**What you should do**:
Reproduce, from the lines below, exactly the stretch that begins at the line containing "CONTACTGEGEVENS" and ends at the line containing "info@temminghoff.nl", both included.

**Supplied records**:
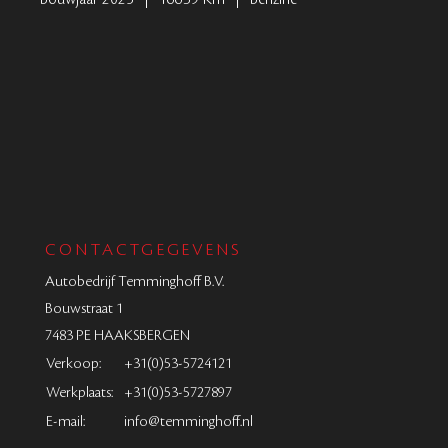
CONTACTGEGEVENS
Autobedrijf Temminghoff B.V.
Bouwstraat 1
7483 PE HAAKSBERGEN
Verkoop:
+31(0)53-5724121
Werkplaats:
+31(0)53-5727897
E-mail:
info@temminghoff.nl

---

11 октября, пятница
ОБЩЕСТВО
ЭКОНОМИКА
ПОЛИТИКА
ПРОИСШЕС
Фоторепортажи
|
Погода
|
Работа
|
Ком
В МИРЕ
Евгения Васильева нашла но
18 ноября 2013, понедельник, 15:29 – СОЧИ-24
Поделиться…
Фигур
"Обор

**Written solution**:
CONTACTGEGEVENS
Autobedrijf Temminghoff B.V.
Bouwstraat 1
7483 PE HAAKSBERGEN
Verkoop:
+31(0)53-5724121
Werkplaats:
+31(0)53-5727897
E-mail:
info@temminghoff.nl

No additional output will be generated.